The European Central Bank (ECB) is developing an analytical framework which will allow it to test for climate-related transition risks in the euro area banking sector, ECB Vice President Luis de Guindos has confirmed.
Speaking at the European Savings and Retail Banking Group Conference, de Guindos said: “We are currently developing an analytical framework for carrying out a climate risk stress test analysis for the euro area banking sector. The pilot test framework will be macroprudential in nature, and allow us to analyse the system-wide materiality of transition risks for banks’ solvency, along with their lending capacity and the implications for the overall economy.
“The eventual aim is to incorporate both physical and transitional risks and investigate how these two types of risks interact with each other.”
Transition risks arise from the process of adjustment towards a lower-carbon economy such as new policies penalising climate laggards or product obsolescence due to the rise of new technologies, while physical risk refers to the effects of exposure to the changing climate.
In his speech, former Spanish economy minister de Guindos described the challenges faced by the ECB in developing such a framework.
He said: “This type of analysis still faces some major barriers. There is no consistent classification of firms’ activities and the data on banks’ exposures is not granular enough.”
Over the past two years, the EU has drafted a common catalogue of activities which are to be considered green under the EU Sustainable Action Plan, also known as the green taxonomy. Currently the taxonomy is the focus of political negotiations between the EU’s three institutions, in a process known as trilogue, and may only enter into force by end-2022.

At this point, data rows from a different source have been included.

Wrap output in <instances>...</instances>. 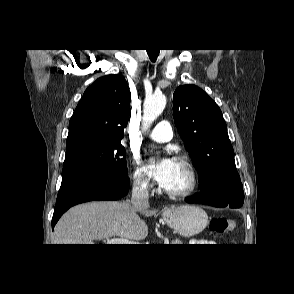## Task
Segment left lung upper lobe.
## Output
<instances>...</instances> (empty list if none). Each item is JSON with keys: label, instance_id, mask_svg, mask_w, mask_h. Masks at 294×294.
<instances>
[{"label": "left lung upper lobe", "instance_id": "5c2ea615", "mask_svg": "<svg viewBox=\"0 0 294 294\" xmlns=\"http://www.w3.org/2000/svg\"><path fill=\"white\" fill-rule=\"evenodd\" d=\"M174 122L198 172L201 192L241 184L220 108L195 85L179 86L173 94Z\"/></svg>", "mask_w": 294, "mask_h": 294}]
</instances>
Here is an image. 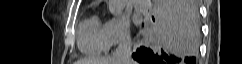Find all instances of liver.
Segmentation results:
<instances>
[{
  "label": "liver",
  "mask_w": 242,
  "mask_h": 64,
  "mask_svg": "<svg viewBox=\"0 0 242 64\" xmlns=\"http://www.w3.org/2000/svg\"><path fill=\"white\" fill-rule=\"evenodd\" d=\"M178 32L186 33L192 35L195 39L198 38L199 30L186 19L181 21L180 28H173ZM131 64H136L134 61H131ZM75 64H117L113 57H104L98 59H80L76 61Z\"/></svg>",
  "instance_id": "obj_1"
}]
</instances>
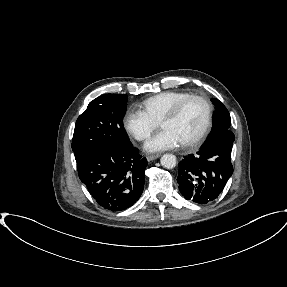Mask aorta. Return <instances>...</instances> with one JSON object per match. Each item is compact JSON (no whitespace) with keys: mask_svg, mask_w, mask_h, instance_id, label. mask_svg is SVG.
Instances as JSON below:
<instances>
[{"mask_svg":"<svg viewBox=\"0 0 287 287\" xmlns=\"http://www.w3.org/2000/svg\"><path fill=\"white\" fill-rule=\"evenodd\" d=\"M160 163L163 167L167 169H172L176 166L177 159L176 156L173 154H164L160 159Z\"/></svg>","mask_w":287,"mask_h":287,"instance_id":"1","label":"aorta"}]
</instances>
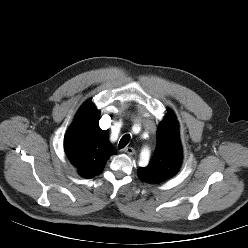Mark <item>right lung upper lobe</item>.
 <instances>
[{"mask_svg": "<svg viewBox=\"0 0 248 248\" xmlns=\"http://www.w3.org/2000/svg\"><path fill=\"white\" fill-rule=\"evenodd\" d=\"M99 116L93 103L87 101L64 139L67 157L84 178L100 174L106 161L115 154L107 132L99 127Z\"/></svg>", "mask_w": 248, "mask_h": 248, "instance_id": "obj_1", "label": "right lung upper lobe"}]
</instances>
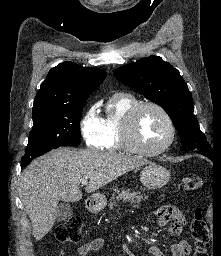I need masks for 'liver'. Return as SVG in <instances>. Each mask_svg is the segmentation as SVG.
I'll use <instances>...</instances> for the list:
<instances>
[{"instance_id":"obj_1","label":"liver","mask_w":221,"mask_h":256,"mask_svg":"<svg viewBox=\"0 0 221 256\" xmlns=\"http://www.w3.org/2000/svg\"><path fill=\"white\" fill-rule=\"evenodd\" d=\"M147 159L115 152L58 148L32 161L19 180V194L32 223L34 238L41 240L54 226L58 202L82 199L80 183L89 180L92 193L125 173L150 164Z\"/></svg>"}]
</instances>
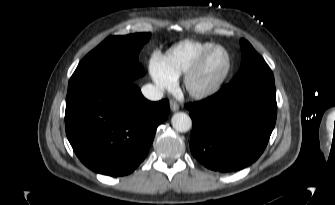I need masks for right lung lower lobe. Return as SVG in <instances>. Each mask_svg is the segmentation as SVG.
Listing matches in <instances>:
<instances>
[{
  "mask_svg": "<svg viewBox=\"0 0 335 205\" xmlns=\"http://www.w3.org/2000/svg\"><path fill=\"white\" fill-rule=\"evenodd\" d=\"M168 113L166 99L151 102L132 83L96 79L68 89L66 134L89 169L124 176L144 160Z\"/></svg>",
  "mask_w": 335,
  "mask_h": 205,
  "instance_id": "98d812e1",
  "label": "right lung lower lobe"
}]
</instances>
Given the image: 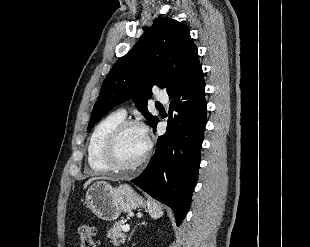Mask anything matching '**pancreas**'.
Listing matches in <instances>:
<instances>
[{
  "label": "pancreas",
  "mask_w": 310,
  "mask_h": 247,
  "mask_svg": "<svg viewBox=\"0 0 310 247\" xmlns=\"http://www.w3.org/2000/svg\"><path fill=\"white\" fill-rule=\"evenodd\" d=\"M123 225L124 222H115L113 227L107 232V237L115 246H119L125 242L126 235L122 230Z\"/></svg>",
  "instance_id": "1"
}]
</instances>
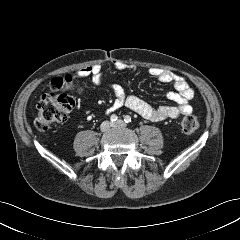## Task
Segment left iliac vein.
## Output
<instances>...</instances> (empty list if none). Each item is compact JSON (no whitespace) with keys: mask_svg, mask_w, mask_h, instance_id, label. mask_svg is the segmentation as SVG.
<instances>
[{"mask_svg":"<svg viewBox=\"0 0 240 240\" xmlns=\"http://www.w3.org/2000/svg\"><path fill=\"white\" fill-rule=\"evenodd\" d=\"M113 127H125V123L122 120H118L112 124Z\"/></svg>","mask_w":240,"mask_h":240,"instance_id":"obj_1","label":"left iliac vein"}]
</instances>
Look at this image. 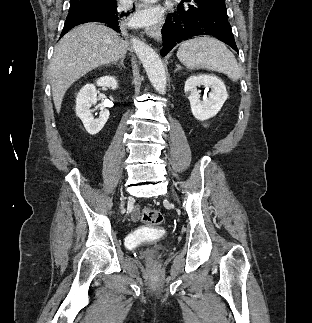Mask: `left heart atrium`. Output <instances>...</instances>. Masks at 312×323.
I'll return each mask as SVG.
<instances>
[{"mask_svg": "<svg viewBox=\"0 0 312 323\" xmlns=\"http://www.w3.org/2000/svg\"><path fill=\"white\" fill-rule=\"evenodd\" d=\"M155 3L156 0H131L132 4H150V3Z\"/></svg>", "mask_w": 312, "mask_h": 323, "instance_id": "39dd6f15", "label": "left heart atrium"}]
</instances>
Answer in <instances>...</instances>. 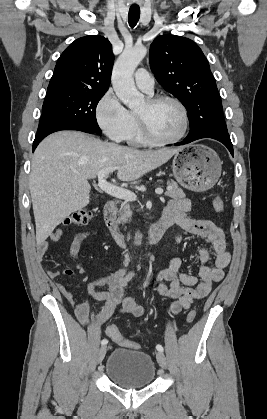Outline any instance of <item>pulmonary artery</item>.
<instances>
[{"instance_id":"pulmonary-artery-1","label":"pulmonary artery","mask_w":267,"mask_h":419,"mask_svg":"<svg viewBox=\"0 0 267 419\" xmlns=\"http://www.w3.org/2000/svg\"><path fill=\"white\" fill-rule=\"evenodd\" d=\"M134 78L135 83L140 90L148 94L153 93L154 78L146 69H138L134 75Z\"/></svg>"}]
</instances>
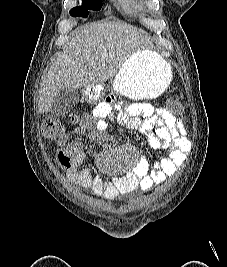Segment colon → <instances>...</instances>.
Returning a JSON list of instances; mask_svg holds the SVG:
<instances>
[{
    "instance_id": "obj_1",
    "label": "colon",
    "mask_w": 227,
    "mask_h": 267,
    "mask_svg": "<svg viewBox=\"0 0 227 267\" xmlns=\"http://www.w3.org/2000/svg\"><path fill=\"white\" fill-rule=\"evenodd\" d=\"M168 111L172 114H178L182 111V107L178 101L171 99L167 103ZM64 125L57 115L47 116L41 124V134L49 140H58L64 134Z\"/></svg>"
}]
</instances>
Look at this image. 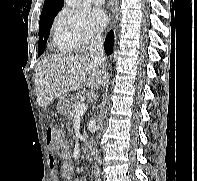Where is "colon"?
<instances>
[{
	"label": "colon",
	"instance_id": "1",
	"mask_svg": "<svg viewBox=\"0 0 197 181\" xmlns=\"http://www.w3.org/2000/svg\"><path fill=\"white\" fill-rule=\"evenodd\" d=\"M48 146L53 153H58L63 144V138L56 127H48L46 130Z\"/></svg>",
	"mask_w": 197,
	"mask_h": 181
}]
</instances>
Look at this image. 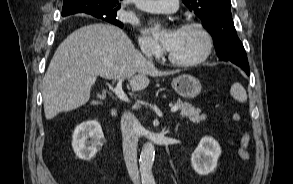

According to an ECB spokesperson, the climate stress test is intended as a permanent component of the bank’s financial stability review, which takes place twice yearly.
The regime is jointly coordinated by the European Banking Authority (EBA), which carries out EU-wide assessments of banks, and the ECB, which focuses on the euro area. The tests are micro prudential in nature and aim to measure general resilience to adverse financial and economic circumstances.
In the years which the EBA does not conduct a stress test, the ECB conducts a narrowly defined ‘sensitivity analysis’ among regulated banks relating to a theme of its choice. In recent years, it has looked at liquidity risk (2019) and the impacts of low interest rates (2017).
The confirmation from the ECB comes only a week after de Guindos was quoted saying that the ECB was “considering” stress-testing for climate risk.
The concept of assessing organisational resilience in different climate scenarios has gained traction among corporates and investors since it was included in the final recommendations of the Taskforce for Climate-related Financial Disclosures (TCFD).